━━━ Exercise inputs
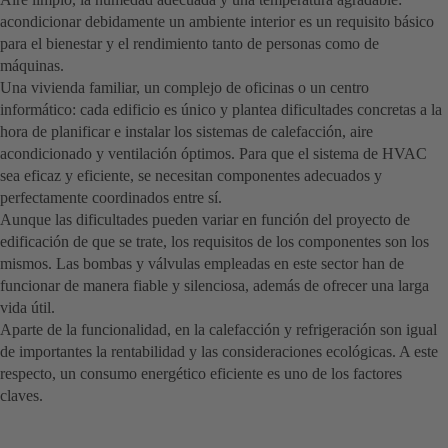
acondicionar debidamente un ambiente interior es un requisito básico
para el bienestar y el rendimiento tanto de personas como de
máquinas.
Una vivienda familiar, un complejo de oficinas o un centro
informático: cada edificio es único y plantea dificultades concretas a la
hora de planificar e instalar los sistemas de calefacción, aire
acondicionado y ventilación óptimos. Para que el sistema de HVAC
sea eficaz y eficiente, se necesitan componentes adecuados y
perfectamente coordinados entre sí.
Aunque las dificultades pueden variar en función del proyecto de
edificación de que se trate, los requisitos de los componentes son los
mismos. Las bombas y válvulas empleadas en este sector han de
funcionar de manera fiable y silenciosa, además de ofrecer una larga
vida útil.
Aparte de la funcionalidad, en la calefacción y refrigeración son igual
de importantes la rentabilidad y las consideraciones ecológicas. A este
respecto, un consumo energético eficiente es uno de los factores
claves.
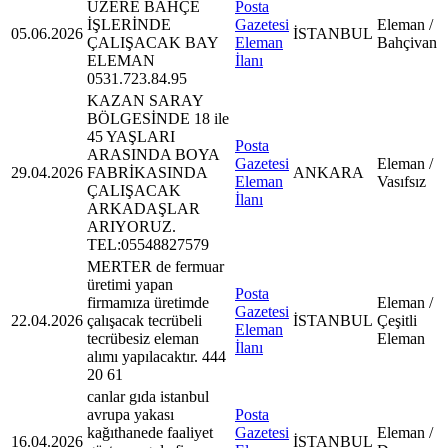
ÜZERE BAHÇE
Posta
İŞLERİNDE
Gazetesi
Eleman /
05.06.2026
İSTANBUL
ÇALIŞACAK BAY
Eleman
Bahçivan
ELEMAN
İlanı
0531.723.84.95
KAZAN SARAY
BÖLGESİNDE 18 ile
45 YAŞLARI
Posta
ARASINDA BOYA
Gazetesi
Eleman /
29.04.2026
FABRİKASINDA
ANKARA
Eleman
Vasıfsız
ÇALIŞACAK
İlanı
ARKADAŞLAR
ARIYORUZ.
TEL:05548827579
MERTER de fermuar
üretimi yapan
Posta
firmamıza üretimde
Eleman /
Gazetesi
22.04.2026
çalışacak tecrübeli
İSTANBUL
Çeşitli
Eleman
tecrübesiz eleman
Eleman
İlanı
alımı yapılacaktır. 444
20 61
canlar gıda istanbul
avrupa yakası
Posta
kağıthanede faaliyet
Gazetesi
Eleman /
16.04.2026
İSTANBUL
━━━━━━
**Exercise instructions**
When the string "eficiente" occurs in a line of the material, that line belongs in the answer.

**Response to this task**
sea eficaz y eficiente, se necesitan componentes adecuados y
respecto, un consumo energético eficiente es uno de los factores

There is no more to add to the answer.